This case is about a conspiracy—to influence the 2016 election—and a cover up to disguise the payments to Stormy Daniels, he begins.

Steinglass runs through the elements the prosecution needs to prove: (1) that business records were falsified, (2) that this was done with intent to influence an election using unlawful means, and (3) that the falsification of business records was committed—or caused—with intent to defraud.

But before turning to what this case is about, Steinglass argued, he wants to talk a bit about what it isn’t about. These are the sideshows. There’s a sideshow about the prosecution’s call summaries, which the defense called into question, he notes. There was nothing sinister here, he says, and it's a strange accusation coming from a defense who made a call log in which they double counted some calls.

The prosecution summaries don’t include every call—not by a longshot, Steinglass says. We don't have certain phone numbers, and outgoing calls from Cohen's landlines don’t leave a record. A phone record proves that a particular call did happen, Steinglass notes, but the absence of a call doesn't prove that a particular call did not happen. And there's no record of encrypted calls between users either; that's the whole point of encrypted messaging apps. And of course, Steinglass says, some of these conversations took place in person, specifically so as not to leave a record. The bottom line is that the absence of a record doesn't mean that a claimed conversation didn't happen.

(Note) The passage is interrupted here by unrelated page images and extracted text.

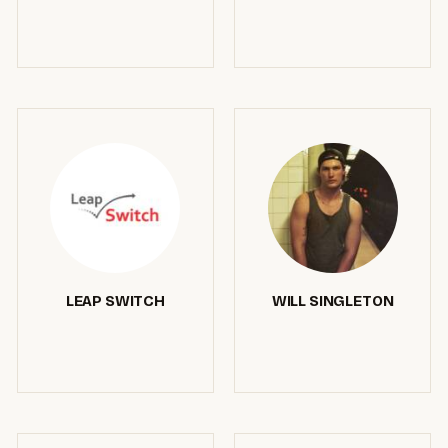
LEAP SWITCH
WILL SINGLETON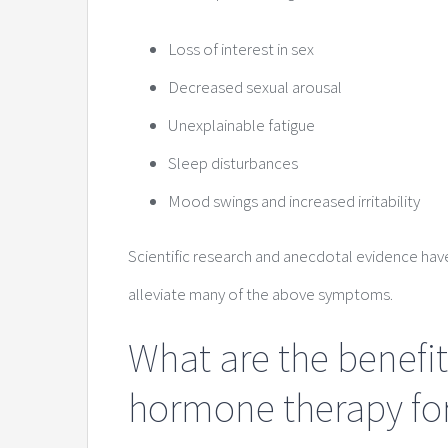
Loss of interest in sex
Decreased sexual arousal
Unexplainable fatigue
Sleep disturbances
Mood swings and increased irritability
Scientific research and anecdotal evidence ha
alleviate many of the above symptoms.
What are the benefit
hormone therapy f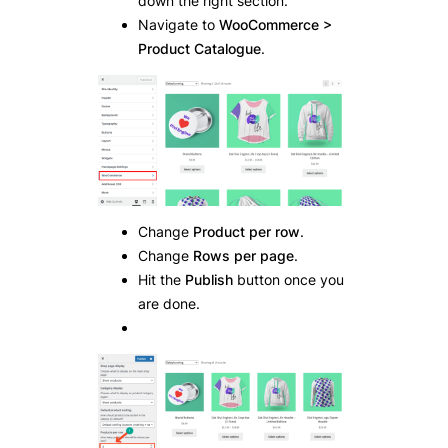
down the right section.
Navigate to
WooCommerce >
Product Catalogue
.
Change
Product per row
.
Change
Rows per page
.
Hit the
Publish
button once you
are done.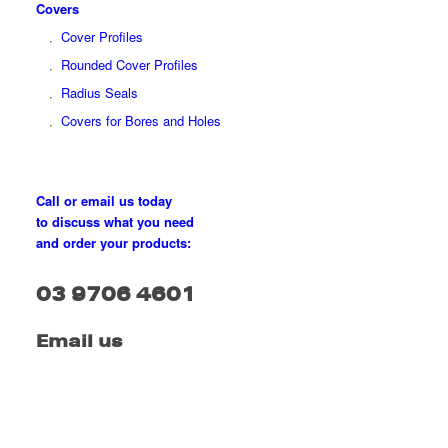
Covers
Cover Profiles
Rounded Cover Profiles
Radius Seals
Covers for Bores and Holes
Call or email us today
to discuss what you need
and order your products:
03 9706 4601
Email us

Steinglass starts with Stormy Daniels: her first goal, he says, was to get her story on record, to protect herself and her family. Remember that conversation she had with the lawyer, who told her to get out in front of this? Sure, she chose to tell her story and get paid for it, Steinglass concedes, but that's a far cry from the extortion narrative we just heard from Blanche.

Think what you want about Davidson, and the practice of trading on stories of sexual relationships. Maybe you think that’s sordid. But in the end, that doesn't really matter because you don't get to falsify business records to cover it up. Extortion is not a defense, he says. You don’t get to say, it’s okay for me to falsify business records because I was being extorted.

Consider the utterly damning testimony of David Pecker, the defendant's friend of four decades, Steinglass continues. If you accept it, that's one of the elements right there—conspiracy to unlawfully influence the 2016 election—you don't need Cohen to prove that one bit.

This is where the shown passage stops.